**What you will do:**
Return each entry exactly, omitting nothing.

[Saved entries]

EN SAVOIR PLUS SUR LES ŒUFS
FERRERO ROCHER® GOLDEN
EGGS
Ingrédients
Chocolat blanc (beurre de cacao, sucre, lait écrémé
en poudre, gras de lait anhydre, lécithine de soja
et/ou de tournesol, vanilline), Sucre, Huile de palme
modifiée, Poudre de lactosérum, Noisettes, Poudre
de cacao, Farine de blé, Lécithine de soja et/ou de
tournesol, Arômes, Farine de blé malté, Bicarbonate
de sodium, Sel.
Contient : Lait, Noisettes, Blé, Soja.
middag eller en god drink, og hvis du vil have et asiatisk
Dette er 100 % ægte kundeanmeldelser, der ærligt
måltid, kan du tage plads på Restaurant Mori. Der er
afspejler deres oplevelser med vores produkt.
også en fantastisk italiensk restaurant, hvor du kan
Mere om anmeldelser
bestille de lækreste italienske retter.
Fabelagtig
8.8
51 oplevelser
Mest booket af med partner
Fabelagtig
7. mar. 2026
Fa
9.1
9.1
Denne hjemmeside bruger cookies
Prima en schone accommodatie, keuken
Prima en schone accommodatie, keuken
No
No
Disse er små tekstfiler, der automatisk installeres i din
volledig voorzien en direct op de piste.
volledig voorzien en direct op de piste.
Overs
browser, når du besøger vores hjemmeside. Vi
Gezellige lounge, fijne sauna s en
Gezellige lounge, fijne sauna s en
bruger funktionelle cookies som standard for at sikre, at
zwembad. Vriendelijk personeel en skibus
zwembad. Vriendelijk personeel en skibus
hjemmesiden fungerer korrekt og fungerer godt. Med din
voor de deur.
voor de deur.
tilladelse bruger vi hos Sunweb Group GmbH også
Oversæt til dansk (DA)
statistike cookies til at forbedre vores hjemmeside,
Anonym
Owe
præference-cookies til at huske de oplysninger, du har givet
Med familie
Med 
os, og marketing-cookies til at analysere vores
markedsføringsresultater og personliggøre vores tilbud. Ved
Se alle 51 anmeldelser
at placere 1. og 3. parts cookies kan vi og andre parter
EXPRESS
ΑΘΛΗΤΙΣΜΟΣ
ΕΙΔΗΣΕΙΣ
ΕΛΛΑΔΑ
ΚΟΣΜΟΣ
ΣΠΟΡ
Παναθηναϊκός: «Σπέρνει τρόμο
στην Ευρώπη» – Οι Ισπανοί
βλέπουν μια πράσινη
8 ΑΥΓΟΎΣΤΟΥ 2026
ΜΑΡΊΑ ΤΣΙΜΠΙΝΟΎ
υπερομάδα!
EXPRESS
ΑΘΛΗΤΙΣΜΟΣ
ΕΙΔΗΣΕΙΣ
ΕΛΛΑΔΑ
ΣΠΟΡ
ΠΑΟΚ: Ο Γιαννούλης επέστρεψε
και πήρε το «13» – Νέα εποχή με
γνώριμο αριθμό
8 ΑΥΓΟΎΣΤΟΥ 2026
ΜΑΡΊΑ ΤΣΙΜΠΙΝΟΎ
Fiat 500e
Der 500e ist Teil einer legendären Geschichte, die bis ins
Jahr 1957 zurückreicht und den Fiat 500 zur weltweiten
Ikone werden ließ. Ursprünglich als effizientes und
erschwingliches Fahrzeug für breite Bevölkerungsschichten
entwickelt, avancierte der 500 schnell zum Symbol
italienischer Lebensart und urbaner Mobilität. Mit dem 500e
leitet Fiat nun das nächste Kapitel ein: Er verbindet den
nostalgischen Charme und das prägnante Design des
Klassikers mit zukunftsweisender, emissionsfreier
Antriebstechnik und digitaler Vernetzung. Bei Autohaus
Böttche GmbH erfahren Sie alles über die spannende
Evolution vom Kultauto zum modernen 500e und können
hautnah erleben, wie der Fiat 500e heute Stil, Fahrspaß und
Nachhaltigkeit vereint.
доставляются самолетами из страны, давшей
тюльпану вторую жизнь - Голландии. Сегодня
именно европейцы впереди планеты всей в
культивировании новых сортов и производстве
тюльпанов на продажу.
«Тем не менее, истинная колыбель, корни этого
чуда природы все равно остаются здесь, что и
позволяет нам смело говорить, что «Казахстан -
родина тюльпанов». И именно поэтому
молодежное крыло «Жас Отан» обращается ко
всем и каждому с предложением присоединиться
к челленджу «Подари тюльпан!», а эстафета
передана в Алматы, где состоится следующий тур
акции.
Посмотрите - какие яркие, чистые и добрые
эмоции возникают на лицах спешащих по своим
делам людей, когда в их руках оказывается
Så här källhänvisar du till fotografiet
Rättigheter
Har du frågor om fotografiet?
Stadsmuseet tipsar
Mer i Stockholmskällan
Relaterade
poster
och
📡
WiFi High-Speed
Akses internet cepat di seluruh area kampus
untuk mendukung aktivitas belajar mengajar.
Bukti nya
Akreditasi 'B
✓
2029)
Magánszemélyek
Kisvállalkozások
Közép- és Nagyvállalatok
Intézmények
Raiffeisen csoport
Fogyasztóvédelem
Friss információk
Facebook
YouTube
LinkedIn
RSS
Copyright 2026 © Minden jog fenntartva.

**Answer section:**
EN SAVOIR PLUS SUR LES ŒUFS
FERRERO ROCHER® GOLDEN
EGGS
Ingrédients
Chocolat blanc (beurre de cacao, sucre, lait écrémé
en poudre, gras de lait anhydre, lécithine de soja
et/ou de tournesol, vanilline), Sucre, Huile de palme
modifiée, Poudre de lactosérum, Noisettes, Poudre
de cacao, Farine de blé, Lécithine de soja et/ou de
tournesol, Arômes, Farine de blé malté, Bicarbonate
de sodium, Sel.
Contient : Lait, Noisettes, Blé, Soja.
middag eller en god drink, og hvis du vil have et asiatisk
Dette er 100 % ægte kundeanmeldelser, der ærligt
måltid, kan du tage plads på Restaurant Mori. Der er
afspejler deres oplevelser med vores produkt.
også en fantastisk italiensk restaurant, hvor du kan
Mere om anmeldelser
bestille de lækreste italienske retter.
Fabelagtig
8.8
51 oplevelser
Mest booket af med partner
Fabelagtig
7. mar. 2026
Fa
9.1
9.1
Denne hjemmeside bruger cookies
Prima en schone accommodatie, keuken
Prima en schone accommodatie, keuken
No
No
Disse er små tekstfiler, der automatisk installeres i din
volledig voorzien en direct op de piste.
volledig voorzien en direct op de piste.
Overs
browser, når du besøger vores hjemmeside. Vi
Gezellige lounge, fijne sauna s en
Gezellige lounge, fijne sauna s en
bruger funktionelle cookies som standard for at sikre, at
zwembad. Vriendelijk personeel en skibus
zwembad. Vriendelijk personeel en skibus
hjemmesiden fungerer korrekt og fungerer godt. Med din
voor de deur.
voor de deur.
tilladelse bruger vi hos Sunweb Group GmbH også
Oversæt til dansk (DA)
statistike cookies til at forbedre vores hjemmeside,
Anonym
Owe
præference-cookies til at huske de oplysninger, du har givet
Med familie
Med 
os, og marketing-cookies til at analysere vores
markedsføringsresultater og personliggøre vores tilbud. Ved
Se alle 51 anmeldelser
at placere 1. og 3. parts cookies kan vi og andre parter
EXPRESS
ΑΘΛΗΤΙΣΜΟΣ
ΕΙΔΗΣΕΙΣ
ΕΛΛΑΔΑ
ΚΟΣΜΟΣ
ΣΠΟΡ
Παναθηναϊκός: «Σπέρνει τρόμο
στην Ευρώπη» – Οι Ισπανοί
βλέπουν μια πράσινη
8 ΑΥΓΟΎΣΤΟΥ 2026
ΜΑΡΊΑ ΤΣΙΜΠΙΝΟΎ
υπερομάδα!
EXPRESS
ΑΘΛΗΤΙΣΜΟΣ
ΕΙΔΗΣΕΙΣ
ΕΛΛΑΔΑ
ΣΠΟΡ
ΠΑΟΚ: Ο Γιαννούλης επέστρεψε
και πήρε το «13» – Νέα εποχή με
γνώριμο αριθμό
8 ΑΥΓΟΎΣΤΟΥ 2026
ΜΑΡΊΑ ΤΣΙΜΠΙΝΟΎ
Fiat 500e
Der 500e ist Teil einer legendären Geschichte, die bis ins
Jahr 1957 zurückreicht und den Fiat 500 zur weltweiten
Ikone werden ließ. Ursprünglich als effizientes und
erschwingliches Fahrzeug für breite Bevölkerungsschichten
entwickelt, avancierte der 500 schnell zum Symbol
italienischer Lebensart und urbaner Mobilität. Mit dem 500e
leitet Fiat nun das nächste Kapitel ein: Er verbindet den
nostalgischen Charme und das prägnante Design des
Klassikers mit zukunftsweisender, emissionsfreier
Antriebstechnik und digitaler Vernetzung. Bei Autohaus
Böttche GmbH erfahren Sie alles über die spannende
Evolution vom Kultauto zum modernen 500e und können
hautnah erleben, wie der Fiat 500e heute Stil, Fahrspaß und
Nachhaltigkeit vereint.
доставляются самолетами из страны, давшей
тюльпану вторую жизнь - Голландии. Сегодня
именно европейцы впереди планеты всей в
культивировании новых сортов и производстве
тюльпанов на продажу.
«Тем не менее, истинная колыбель, корни этого
чуда природы все равно остаются здесь, что и
позволяет нам смело говорить, что «Казахстан -
родина тюльпанов». И именно поэтому
молодежное крыло «Жас Отан» обращается ко
всем и каждому с предложением присоединиться
к челленджу «Подари тюльпан!», а эстафета
передана в Алматы, где состоится следующий тур
акции.
Посмотрите - какие яркие, чистые и добрые
эмоции возникают на лицах спешащих по своим
делам людей, когда в их руках оказывается
Så här källhänvisar du till fotografiet
Rättigheter
Har du frågor om fotografiet?
Stadsmuseet tipsar
Mer i Stockholmskällan
Relaterade
poster
och
📡
WiFi High-Speed
Akses internet cepat di seluruh area kampus
untuk mendukung aktivitas belajar mengajar.
Bukti nya
Akreditasi 'B
✓
2029)
Magánszemélyek
Kisvállalkozások
Közép- és Nagyvállalatok
Intézmények
Raiffeisen csoport
Fogyasztóvédelem
Friss információk
Facebook
YouTube
LinkedIn
RSS
Copyright 2026 © Minden jog fenntartva.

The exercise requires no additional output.